For a great discussion on dressage and neck mechanics, and on why being behind the vertical (BTV - an absolute, or like all words, something that comes in shades of gray?) is considered to be so detrimental, see www.sustainabledressage.net.
One thing I would like to clarify. "Spoiled" horses is not a deficiency of the horse, but instead, the human handler or rider. It is the human, and not the horse, that is "spoiled" ie will choose to evade a problem instead of solve it, thus creating or amplifying dangerous behavior in both species. "Softies" (and these can be very troubled individuals indeed although, like all words, it also includes massively wonderful and effective and brilliant individuals) often create "spoiled" horses.
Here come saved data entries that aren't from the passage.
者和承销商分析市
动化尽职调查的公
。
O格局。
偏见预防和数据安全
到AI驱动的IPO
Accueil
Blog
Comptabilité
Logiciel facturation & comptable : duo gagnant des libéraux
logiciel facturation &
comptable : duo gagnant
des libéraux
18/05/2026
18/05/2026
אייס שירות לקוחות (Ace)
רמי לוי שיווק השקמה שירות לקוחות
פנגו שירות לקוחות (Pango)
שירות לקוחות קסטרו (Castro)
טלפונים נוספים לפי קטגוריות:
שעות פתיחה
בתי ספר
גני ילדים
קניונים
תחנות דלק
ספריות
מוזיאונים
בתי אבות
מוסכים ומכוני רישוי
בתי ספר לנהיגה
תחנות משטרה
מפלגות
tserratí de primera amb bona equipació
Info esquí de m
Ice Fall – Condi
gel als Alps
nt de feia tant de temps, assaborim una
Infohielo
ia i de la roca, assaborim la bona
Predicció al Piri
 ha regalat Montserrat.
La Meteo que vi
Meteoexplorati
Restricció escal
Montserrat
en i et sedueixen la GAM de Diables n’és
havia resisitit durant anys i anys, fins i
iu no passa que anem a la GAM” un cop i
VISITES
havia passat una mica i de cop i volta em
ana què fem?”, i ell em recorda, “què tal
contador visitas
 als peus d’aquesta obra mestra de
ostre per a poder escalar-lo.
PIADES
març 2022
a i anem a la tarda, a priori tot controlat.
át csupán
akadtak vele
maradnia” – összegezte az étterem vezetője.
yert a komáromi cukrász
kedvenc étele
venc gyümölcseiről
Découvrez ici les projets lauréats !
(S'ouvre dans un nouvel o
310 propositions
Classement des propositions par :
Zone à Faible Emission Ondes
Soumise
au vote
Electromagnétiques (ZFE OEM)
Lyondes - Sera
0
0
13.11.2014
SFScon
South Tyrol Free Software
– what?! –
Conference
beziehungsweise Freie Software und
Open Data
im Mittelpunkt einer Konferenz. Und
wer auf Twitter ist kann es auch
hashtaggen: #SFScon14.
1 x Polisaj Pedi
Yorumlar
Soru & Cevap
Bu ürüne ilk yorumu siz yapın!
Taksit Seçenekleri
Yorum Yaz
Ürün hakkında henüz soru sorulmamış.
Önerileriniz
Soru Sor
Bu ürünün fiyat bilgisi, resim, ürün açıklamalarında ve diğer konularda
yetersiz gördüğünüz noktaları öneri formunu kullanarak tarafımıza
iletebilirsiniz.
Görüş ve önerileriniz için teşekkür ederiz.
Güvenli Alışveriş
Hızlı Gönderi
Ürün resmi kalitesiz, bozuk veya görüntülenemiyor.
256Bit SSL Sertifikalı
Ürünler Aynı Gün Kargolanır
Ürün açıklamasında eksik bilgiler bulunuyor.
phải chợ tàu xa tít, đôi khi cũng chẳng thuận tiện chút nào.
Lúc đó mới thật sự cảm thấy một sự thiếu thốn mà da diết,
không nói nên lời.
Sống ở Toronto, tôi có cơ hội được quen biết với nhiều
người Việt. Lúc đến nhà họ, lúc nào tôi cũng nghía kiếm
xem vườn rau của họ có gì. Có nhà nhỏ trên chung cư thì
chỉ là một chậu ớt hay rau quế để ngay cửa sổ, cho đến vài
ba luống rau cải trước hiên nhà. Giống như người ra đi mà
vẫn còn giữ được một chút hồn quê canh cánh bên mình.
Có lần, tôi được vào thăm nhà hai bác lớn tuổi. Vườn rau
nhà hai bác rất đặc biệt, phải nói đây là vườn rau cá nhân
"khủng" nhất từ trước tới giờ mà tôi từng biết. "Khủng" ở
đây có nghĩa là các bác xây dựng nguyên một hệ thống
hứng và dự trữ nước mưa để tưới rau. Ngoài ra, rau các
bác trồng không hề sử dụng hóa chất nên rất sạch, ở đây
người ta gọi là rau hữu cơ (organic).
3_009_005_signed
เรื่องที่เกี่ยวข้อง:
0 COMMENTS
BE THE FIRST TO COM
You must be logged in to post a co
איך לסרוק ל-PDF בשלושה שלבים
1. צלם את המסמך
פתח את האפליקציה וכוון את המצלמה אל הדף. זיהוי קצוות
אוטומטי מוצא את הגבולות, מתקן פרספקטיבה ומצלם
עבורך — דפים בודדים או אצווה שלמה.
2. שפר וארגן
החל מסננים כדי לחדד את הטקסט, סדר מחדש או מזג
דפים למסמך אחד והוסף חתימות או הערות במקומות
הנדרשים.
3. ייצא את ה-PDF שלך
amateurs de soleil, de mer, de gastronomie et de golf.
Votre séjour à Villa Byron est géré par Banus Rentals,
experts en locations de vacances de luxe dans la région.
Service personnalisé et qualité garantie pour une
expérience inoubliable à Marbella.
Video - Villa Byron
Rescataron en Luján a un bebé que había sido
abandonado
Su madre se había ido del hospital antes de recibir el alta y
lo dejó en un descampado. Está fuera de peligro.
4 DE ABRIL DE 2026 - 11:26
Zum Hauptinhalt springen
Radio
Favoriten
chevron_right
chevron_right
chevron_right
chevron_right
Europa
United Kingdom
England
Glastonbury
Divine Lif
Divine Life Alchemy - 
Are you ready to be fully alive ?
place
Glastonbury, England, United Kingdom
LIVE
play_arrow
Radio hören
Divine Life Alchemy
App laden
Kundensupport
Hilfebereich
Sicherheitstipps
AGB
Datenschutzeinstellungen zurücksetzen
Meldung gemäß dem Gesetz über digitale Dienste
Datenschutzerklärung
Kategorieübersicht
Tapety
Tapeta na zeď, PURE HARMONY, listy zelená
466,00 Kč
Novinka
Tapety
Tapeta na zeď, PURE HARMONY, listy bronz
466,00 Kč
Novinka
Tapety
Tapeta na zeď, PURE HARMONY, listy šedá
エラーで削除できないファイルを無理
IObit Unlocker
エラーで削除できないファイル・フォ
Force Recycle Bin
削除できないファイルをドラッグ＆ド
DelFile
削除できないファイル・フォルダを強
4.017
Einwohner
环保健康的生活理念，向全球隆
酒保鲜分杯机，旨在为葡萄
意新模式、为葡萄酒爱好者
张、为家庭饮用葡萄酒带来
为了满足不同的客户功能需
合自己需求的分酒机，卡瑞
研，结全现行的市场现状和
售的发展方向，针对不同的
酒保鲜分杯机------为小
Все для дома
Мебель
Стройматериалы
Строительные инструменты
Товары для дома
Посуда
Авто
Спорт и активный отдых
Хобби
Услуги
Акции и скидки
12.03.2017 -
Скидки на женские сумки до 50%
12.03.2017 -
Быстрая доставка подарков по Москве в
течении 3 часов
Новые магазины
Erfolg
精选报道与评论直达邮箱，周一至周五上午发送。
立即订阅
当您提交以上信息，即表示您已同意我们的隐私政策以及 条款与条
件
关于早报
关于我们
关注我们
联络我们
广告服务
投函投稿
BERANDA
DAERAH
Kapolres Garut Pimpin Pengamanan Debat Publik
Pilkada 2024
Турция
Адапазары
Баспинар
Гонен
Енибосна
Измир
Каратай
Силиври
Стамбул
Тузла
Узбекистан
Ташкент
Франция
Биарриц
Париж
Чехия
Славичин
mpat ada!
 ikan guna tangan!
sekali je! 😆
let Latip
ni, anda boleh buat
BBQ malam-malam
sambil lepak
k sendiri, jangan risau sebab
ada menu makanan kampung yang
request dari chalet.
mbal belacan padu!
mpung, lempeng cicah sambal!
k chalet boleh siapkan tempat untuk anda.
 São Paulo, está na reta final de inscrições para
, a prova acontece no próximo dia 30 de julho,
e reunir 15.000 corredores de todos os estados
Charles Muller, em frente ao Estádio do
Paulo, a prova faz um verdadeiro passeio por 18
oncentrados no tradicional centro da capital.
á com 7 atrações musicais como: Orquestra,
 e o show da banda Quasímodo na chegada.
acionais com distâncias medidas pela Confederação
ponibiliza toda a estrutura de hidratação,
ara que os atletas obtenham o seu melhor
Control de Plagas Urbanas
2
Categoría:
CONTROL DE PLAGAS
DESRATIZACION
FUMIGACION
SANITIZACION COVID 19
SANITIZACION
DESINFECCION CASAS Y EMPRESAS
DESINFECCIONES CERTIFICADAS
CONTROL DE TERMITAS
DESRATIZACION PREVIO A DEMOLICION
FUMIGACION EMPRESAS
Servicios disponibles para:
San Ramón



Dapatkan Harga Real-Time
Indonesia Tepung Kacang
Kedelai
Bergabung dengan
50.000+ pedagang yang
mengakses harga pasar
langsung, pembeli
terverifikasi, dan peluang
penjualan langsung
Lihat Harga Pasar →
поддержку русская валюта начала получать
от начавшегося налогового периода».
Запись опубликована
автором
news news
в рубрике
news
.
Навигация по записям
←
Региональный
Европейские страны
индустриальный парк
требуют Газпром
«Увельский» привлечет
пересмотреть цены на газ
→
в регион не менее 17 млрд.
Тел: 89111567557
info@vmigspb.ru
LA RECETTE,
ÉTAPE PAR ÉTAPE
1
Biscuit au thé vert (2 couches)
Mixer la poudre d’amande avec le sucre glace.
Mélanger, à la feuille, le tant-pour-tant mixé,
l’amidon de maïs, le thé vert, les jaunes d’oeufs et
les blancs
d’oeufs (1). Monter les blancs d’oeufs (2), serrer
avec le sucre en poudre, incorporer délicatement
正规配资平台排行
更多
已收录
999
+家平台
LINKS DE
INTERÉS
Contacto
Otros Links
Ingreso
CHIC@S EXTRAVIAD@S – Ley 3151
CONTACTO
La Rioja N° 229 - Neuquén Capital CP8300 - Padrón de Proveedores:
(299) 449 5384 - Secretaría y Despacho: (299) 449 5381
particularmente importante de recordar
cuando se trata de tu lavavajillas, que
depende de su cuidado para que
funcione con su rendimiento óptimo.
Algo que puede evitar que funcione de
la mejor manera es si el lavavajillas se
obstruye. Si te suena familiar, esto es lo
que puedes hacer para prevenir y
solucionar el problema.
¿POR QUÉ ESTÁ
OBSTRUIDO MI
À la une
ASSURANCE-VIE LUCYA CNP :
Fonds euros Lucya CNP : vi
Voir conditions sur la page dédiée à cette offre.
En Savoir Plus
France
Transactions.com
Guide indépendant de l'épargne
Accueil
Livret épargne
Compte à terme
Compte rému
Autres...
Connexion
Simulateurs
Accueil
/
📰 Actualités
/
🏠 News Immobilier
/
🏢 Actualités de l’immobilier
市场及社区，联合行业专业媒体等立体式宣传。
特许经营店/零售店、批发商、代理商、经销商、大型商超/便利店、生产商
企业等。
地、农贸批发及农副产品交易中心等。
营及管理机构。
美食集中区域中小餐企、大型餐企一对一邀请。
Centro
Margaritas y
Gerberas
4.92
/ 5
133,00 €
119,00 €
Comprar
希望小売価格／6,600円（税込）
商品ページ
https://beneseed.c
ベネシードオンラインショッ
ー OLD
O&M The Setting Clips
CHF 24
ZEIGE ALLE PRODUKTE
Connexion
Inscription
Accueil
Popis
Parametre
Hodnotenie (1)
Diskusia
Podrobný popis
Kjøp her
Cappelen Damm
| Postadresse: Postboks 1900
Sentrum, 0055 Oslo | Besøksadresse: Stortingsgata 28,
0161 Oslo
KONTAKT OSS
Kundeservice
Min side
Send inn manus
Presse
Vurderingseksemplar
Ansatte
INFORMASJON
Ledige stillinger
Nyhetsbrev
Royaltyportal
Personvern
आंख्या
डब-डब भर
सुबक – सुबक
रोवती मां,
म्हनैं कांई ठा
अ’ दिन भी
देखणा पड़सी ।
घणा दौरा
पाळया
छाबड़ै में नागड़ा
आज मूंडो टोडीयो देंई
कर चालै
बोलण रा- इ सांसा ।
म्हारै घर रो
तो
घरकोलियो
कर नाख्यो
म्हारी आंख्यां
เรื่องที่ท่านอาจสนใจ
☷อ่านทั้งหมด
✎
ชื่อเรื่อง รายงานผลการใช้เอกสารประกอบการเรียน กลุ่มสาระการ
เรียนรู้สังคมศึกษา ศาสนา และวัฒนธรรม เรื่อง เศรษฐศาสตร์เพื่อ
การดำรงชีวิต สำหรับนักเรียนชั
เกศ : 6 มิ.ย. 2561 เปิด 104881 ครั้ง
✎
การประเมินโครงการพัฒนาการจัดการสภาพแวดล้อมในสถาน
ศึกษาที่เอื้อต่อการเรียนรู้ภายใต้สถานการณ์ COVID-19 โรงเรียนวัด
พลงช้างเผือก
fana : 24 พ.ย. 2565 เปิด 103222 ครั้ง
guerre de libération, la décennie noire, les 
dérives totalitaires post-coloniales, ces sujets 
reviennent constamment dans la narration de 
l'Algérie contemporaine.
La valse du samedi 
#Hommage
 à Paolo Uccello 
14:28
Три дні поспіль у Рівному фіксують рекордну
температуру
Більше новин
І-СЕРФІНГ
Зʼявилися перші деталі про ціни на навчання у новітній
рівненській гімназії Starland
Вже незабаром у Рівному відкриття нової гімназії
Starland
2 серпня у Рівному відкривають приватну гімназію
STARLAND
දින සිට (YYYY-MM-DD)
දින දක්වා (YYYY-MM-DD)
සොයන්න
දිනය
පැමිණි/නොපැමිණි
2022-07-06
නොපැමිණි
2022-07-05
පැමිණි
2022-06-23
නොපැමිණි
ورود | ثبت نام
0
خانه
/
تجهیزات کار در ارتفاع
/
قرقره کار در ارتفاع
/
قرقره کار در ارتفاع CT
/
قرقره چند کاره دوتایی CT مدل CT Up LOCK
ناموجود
Spoiled horses are often both hugely dangerous and physically miserable, fat and inactive.
There is nothing like the pain of inactivity, especially when amplified as a function of time. It is absolutely unnatural and detrimental to all mind and body facets to be inactive, and/or micromanaged in motion, unless you are literally stopped from doing so by injury limitations. We need true fitness.
If we are riders we are talking about fitness from true work, ie the work performed after we have shown one another (horse meet human, human meet horse) that there is nothing we cannot do together in our own way. And from our ability to retain or create natural collection.
If we are talking about owners, we are talking about the fitness that comes for "free" if we access the potential of native design (allowing for species appropriate behaviors as a function of habitat, for example.)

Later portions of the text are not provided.